I buy this more - but again it depends on parents. When I lived in NJ our town was full of people from nearby research centers - the public schools had tons of volunteers and parental involvement.
Well, some of them do pay taxes–sales taxes, real estate taxes if not income taxes. And many more did pay taxes until they lost their jobs or the breadwinners moved out or whatever happened that resulted in them qualifying for assistance.
But you intrigue me strangely…so those who don’t pay taxes shouldn’t be able to send their kids to public school? Perhaps there is the solution to the economic woes and overcrowding of public school systems. Maybe we can reduce the student population by–what’s that number? Forty-seven percent!
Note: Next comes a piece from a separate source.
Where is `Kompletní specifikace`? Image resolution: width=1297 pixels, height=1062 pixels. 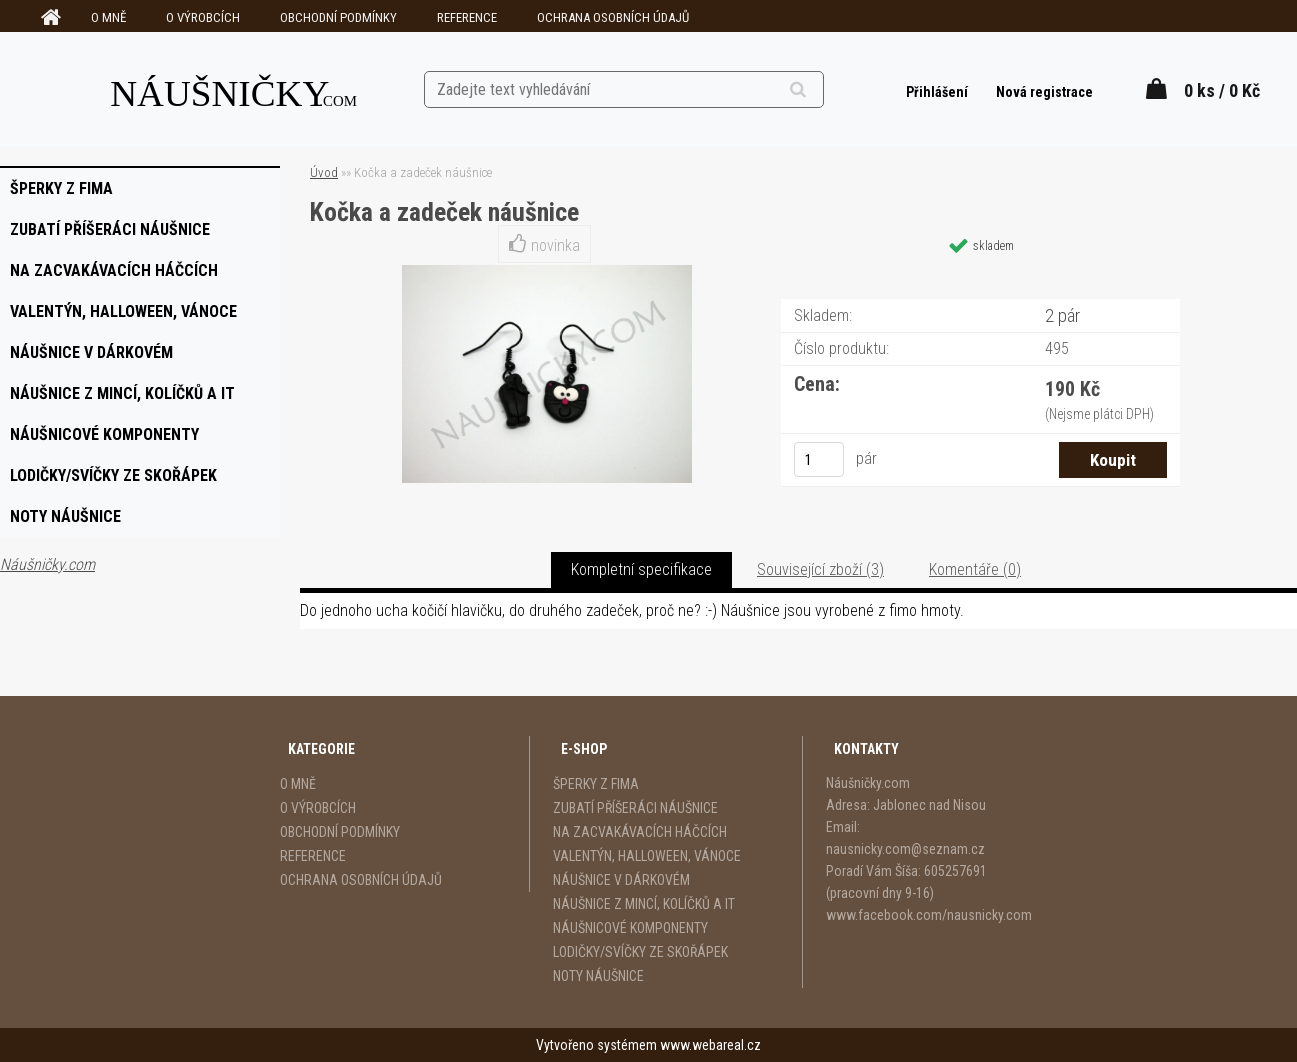 Kompletní specifikace is located at coordinates (641, 569).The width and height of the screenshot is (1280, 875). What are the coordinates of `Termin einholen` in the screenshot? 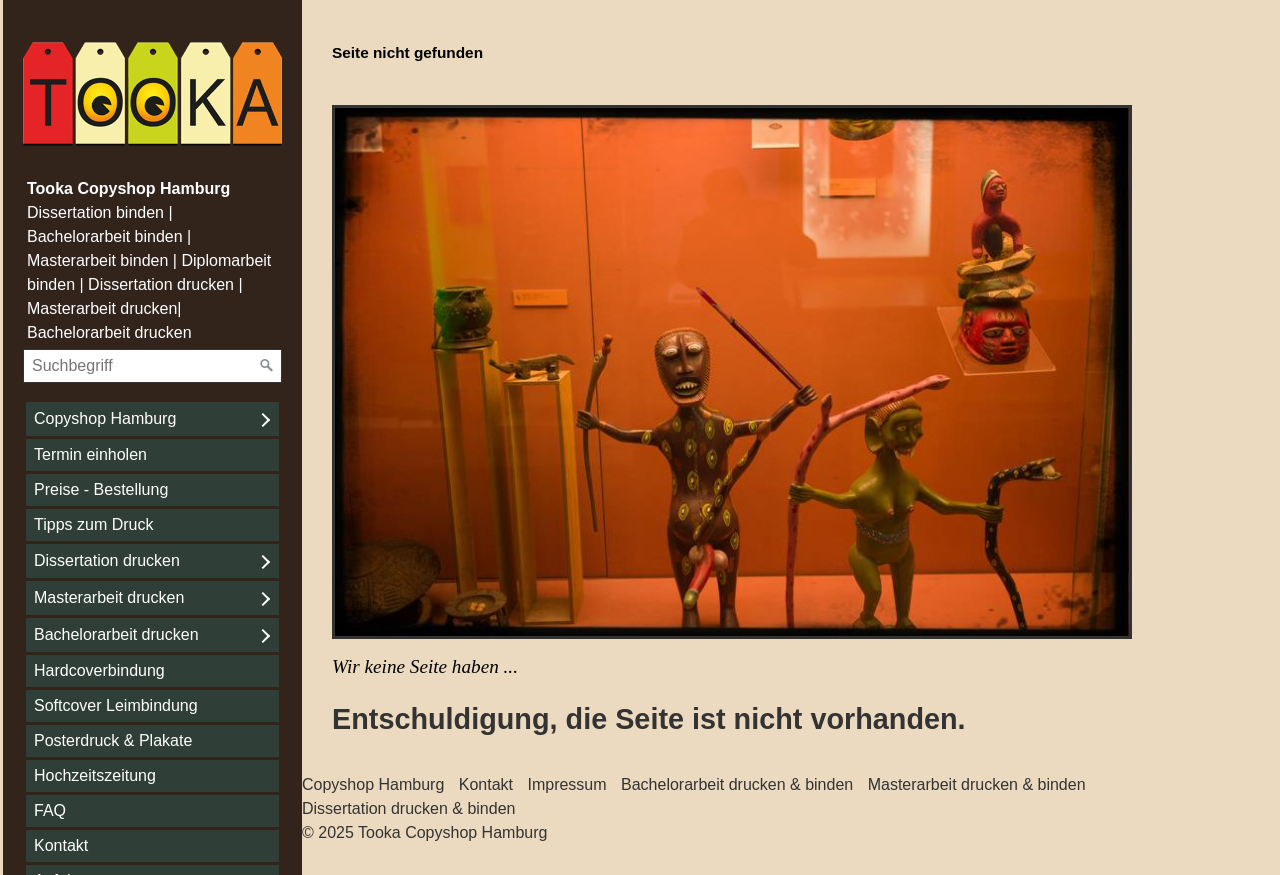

Huh. Well, my kid’s school got an “Outstanding” on the last OFSTED report, so clearly quality isn’t too much of an issue. Of course, so did the public school she was accepted to so six of one etc etc.
You know, I took the train into town earlier today. I was going to take the car* but then I thought “No - why should I segregate myself from public-transport-riding hoi polloi? I should ride with them - it’ll be good for them to see a high-quality person such as myself on the train.” It felt good. Liberating, even.
*I don’t actually have a car at the moment since I’m spending all this money on the private school, but why waste a good opportunity for snark?
Well obviously housing the poor all together in gigantic concrete buildings doesn’t work, so maybe there IS something to having the poor dispersed amongst the middle class instead of ghettoized?
I was explaining something that you purported not to understand - the difference between entitlement programs, and sending your son or daughter to public schools. IOW your beliefs about conservative attitudes was mistaken.